Trevor Horn: “What you have to do is pick up the music week and see how many records come out every week. It must be in the region of one hundred and fifty. And you look at them all the only ones that ever mean anything to you are the ones that are the hits. So if you dont have a hit your record didnt exist.”

The feeling at ZTT is very much that of a small and committed family enjoying their early impact on the music industry. But their link with Island Records and the pressure on them to repeat the success of Relax is such that ZTT will surely have to bow to commercial pressure somewhere along the line and relinquish their air of independence.

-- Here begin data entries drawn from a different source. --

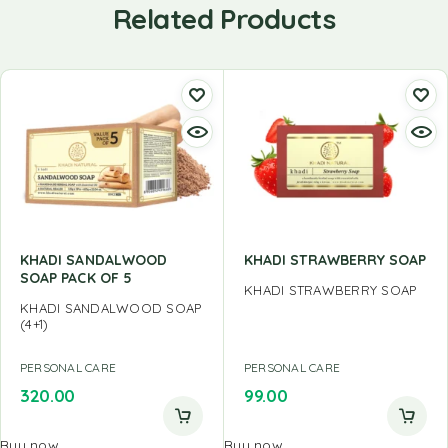
Related Products
KHADI SANDALWOOD
KHADI STRAWBERRY SOAP
SOAP PACK OF 5
KHADI STRAWBERRY SOAP
KHADI SANDALWOOD SOAP
(4+1)
PERSONAL CARE
PERSONAL CARE
320.00
99.00
Buy now
Buy now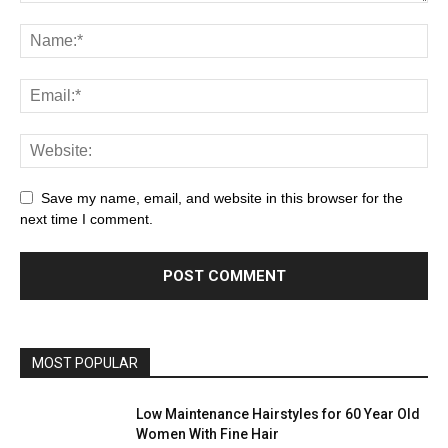
Save my name, email, and website in this browser for the
next time I comment.
MOST POPULAR
Low Maintenance Hairstyles for 60 Year Old
Women With Fine Hair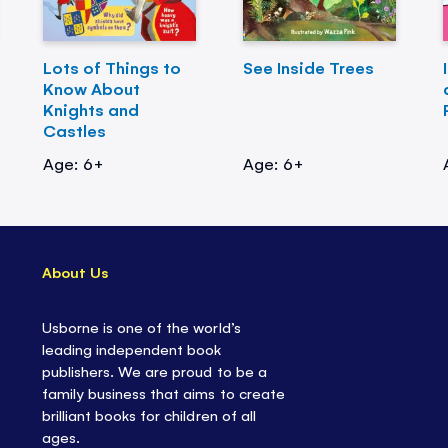
Lots of Things to
See Inside Trees
Know About
Knights and
Castles
Age: 6+
Age: 6+
About Us
Usborne is one of the world’s
leading independent book
publishers. We are proud to be a
family business that aims to create
brilliant books for children of all
ages.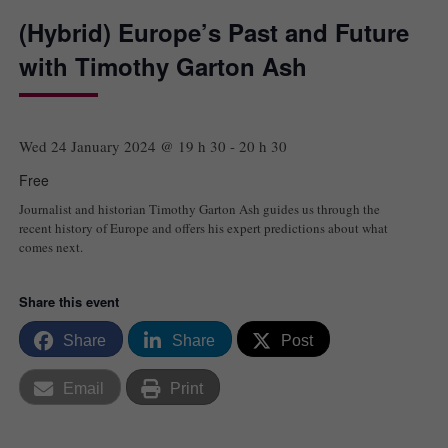
(Hybrid) Europe’s Past and Future
with Timothy Garton Ash
Wed 24 January 2024 @ 19 h 30
-
20 h 30
Free
Journalist and historian Timothy Garton Ash guides us through the
recent history of Europe and offers his expert predictions about what
comes next.
Share this event
Share
Share
Post
Email
Print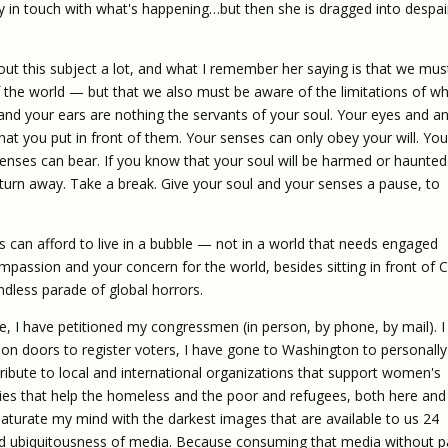
ay in touch with what's happening…but then she is dragged into despai
out this subject a lot, and what I remember her saying is that we mus
he world — but that we also must be aware of the limitations of w
nd your ears are nothing the servants of your soul. Your eyes and a
 that you put in front of them. Your senses can only obey your will. Yo
ses can bear. If you know that your soul will be harmed or haunted
turn away. Take a break. Give your soul and your senses a pause, to
s can afford to live in a bubble — not in a world that needs engaged
mpassion and your concern for the world, besides sitting in front of
ndless parade of global horrors.
cate, I have petitioned my congressmen (in person, by phone, by mail). I
on doors to register voters, I have gone to Washington to personally
tribute to local and international organizations that support women's
ities that help the homeless and the poor and refugees, both here and
saturate my mind with the darkest images that are available to us 24
d ubiquitousness of media. Because consuming that media without 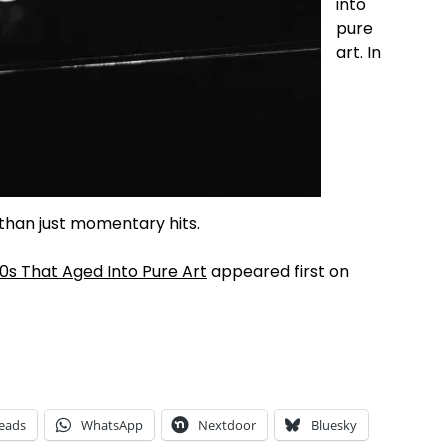
into
pure
art. In
than just momentary hits.
s That Aged Into Pure Art
appeared first on
eads
WhatsApp
Nextdoor
Bluesky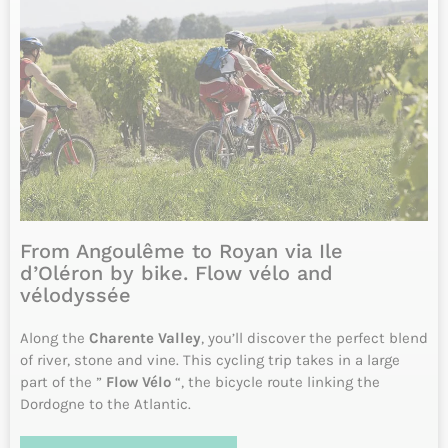
INFO & RESERVATIONS
From 840€
Difficulty
6 days
Daily from April to October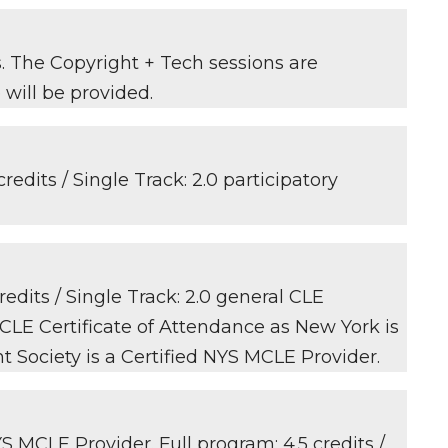
s. The Copyright + Tech sessions are
 will be provided.
redits / Single Track: 2.0 participatory
edits / Single Track: 2.0 general CLE
 CLE Certificate of Attendance as New York is
t Society is a Certified NYS MCLE Provider.
S MCLE Provider. Full program: 4.5 credits /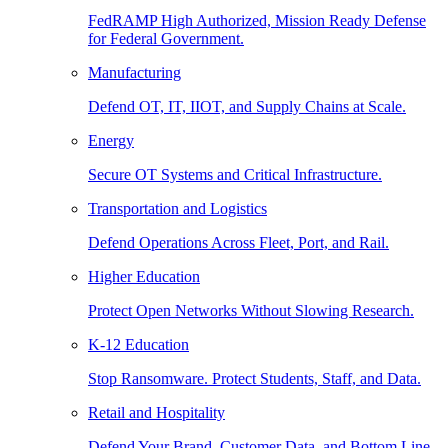
FedRAMP High Authorized, Mission Ready Defense
for Federal Government.
Manufacturing
Defend OT, IT, IIOT, and Supply Chains at Scale.
Energy
Secure OT Systems and Critical Infrastructure.
Transportation and Logistics
Defend Operations Across Fleet, Port, and Rail.
Higher Education
Protect Open Networks Without Slowing Research.
K-12 Education
Stop Ransomware. Protect Students, Staff, and Data.
Retail and Hospitality
Defend Your Brand, Customer Data, and Bottom Line.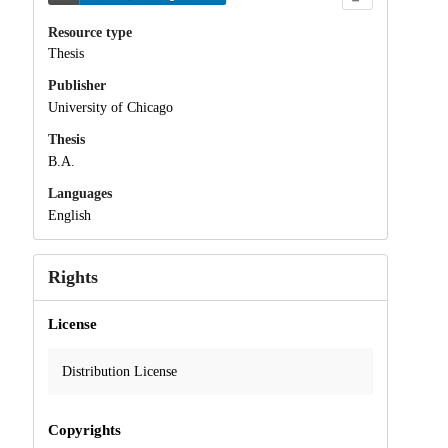
Resource type
Thesis
Publisher
University of Chicago
Thesis
B.A.
Languages
English
Rights
License
Distribution License
Copyrights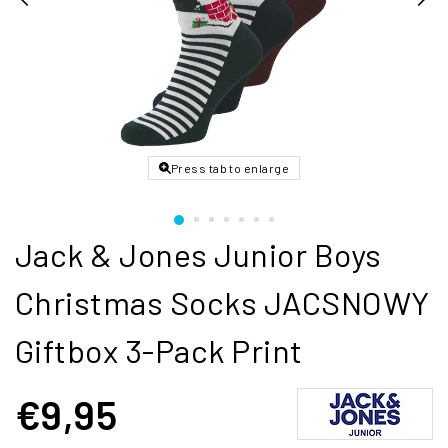
Press tab to enlarge
Jack & Jones Junior Boys
Christmas Socks JACSNOWY
Giftbox 3-Pack Print
€9,95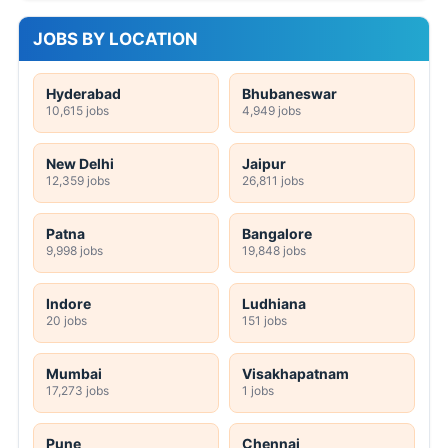
JOBS BY LOCATION
Hyderabad
Bhubaneswar
10,615 jobs
4,949 jobs
New Delhi
Jaipur
12,359 jobs
26,811 jobs
Patna
Bangalore
9,998 jobs
19,848 jobs
Indore
Ludhiana
20 jobs
151 jobs
Mumbai
Visakhapatnam
17,273 jobs
1 jobs
Pune
Chennai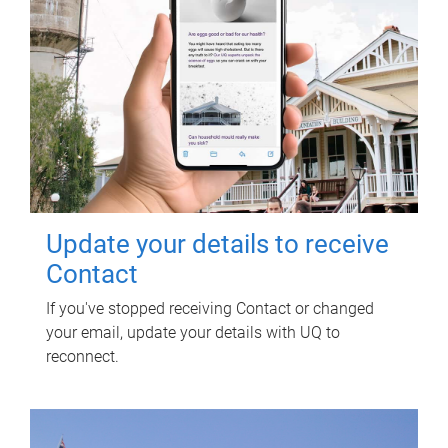
Update your details to receive
Contact
If you've stopped receiving Contact or changed
your email, update your details with UQ to
reconnect.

Trevor Horn: “I really think you only independent when youre selling records out of the back of a van, that when youre really independent and pressing them up yourself in your own pressing plant. We worked in a studio when we were doing the McLaren album out in Tennessee where they had a pressing plant that was hand operated ‘round the back of the studio. So they used to make gospel albums in the studio, theyd take a day to make a gospel album, theyd go ‘round the back and theyd press up a thousand and go out and sell them the day after. Thats being independent.”

Jill Sinclair: “I think that a lot of record companies are big for the wrong reasons. I think if record companies had… If I five act on my label that sold like Supertramp, Foreigner, I would be enormous but I wouldnt be big, if you know what I mean and I think thats what we want to do with ZTT.”

Paul Morley: “I have a great belief in the beauty of the pop single. Not that its important or that its good or bad. Just, there it is, its beautiful. I think maybe thats why the record industry is a little bit lost at the moment. Its forgotten what a beautiful thing a pop single can be, what a strange thing, very odd, all time can be in there, all its done well, all life, its a very beautiful thing!”